(Collected data)
++++++
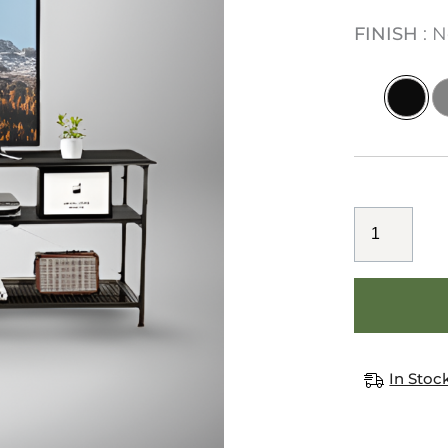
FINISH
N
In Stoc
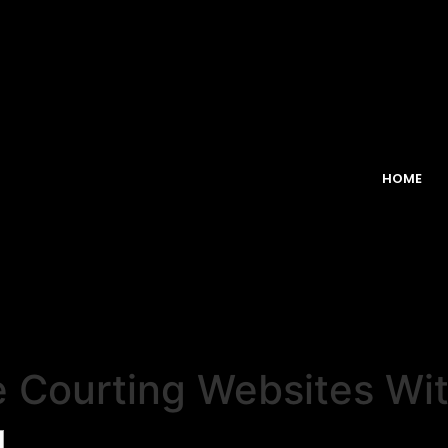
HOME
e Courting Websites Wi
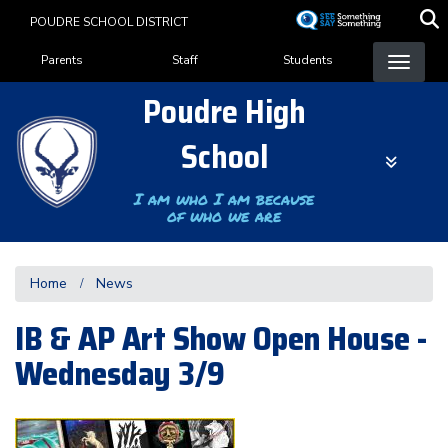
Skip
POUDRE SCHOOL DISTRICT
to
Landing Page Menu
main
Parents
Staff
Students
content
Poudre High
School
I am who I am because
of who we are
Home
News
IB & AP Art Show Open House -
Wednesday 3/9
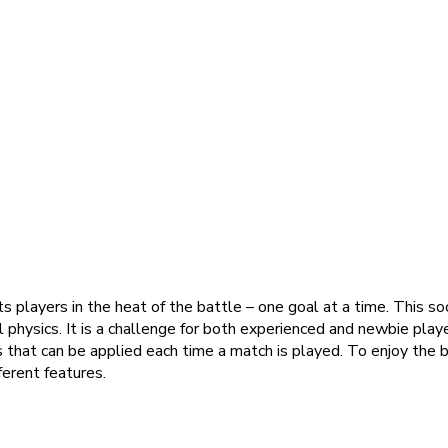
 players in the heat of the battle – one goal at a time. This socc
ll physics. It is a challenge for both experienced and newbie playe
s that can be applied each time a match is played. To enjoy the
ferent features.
++++++
What is expected: Looking at the data above, give the number of lines that include "time"; add nothing else.

Written solution: 2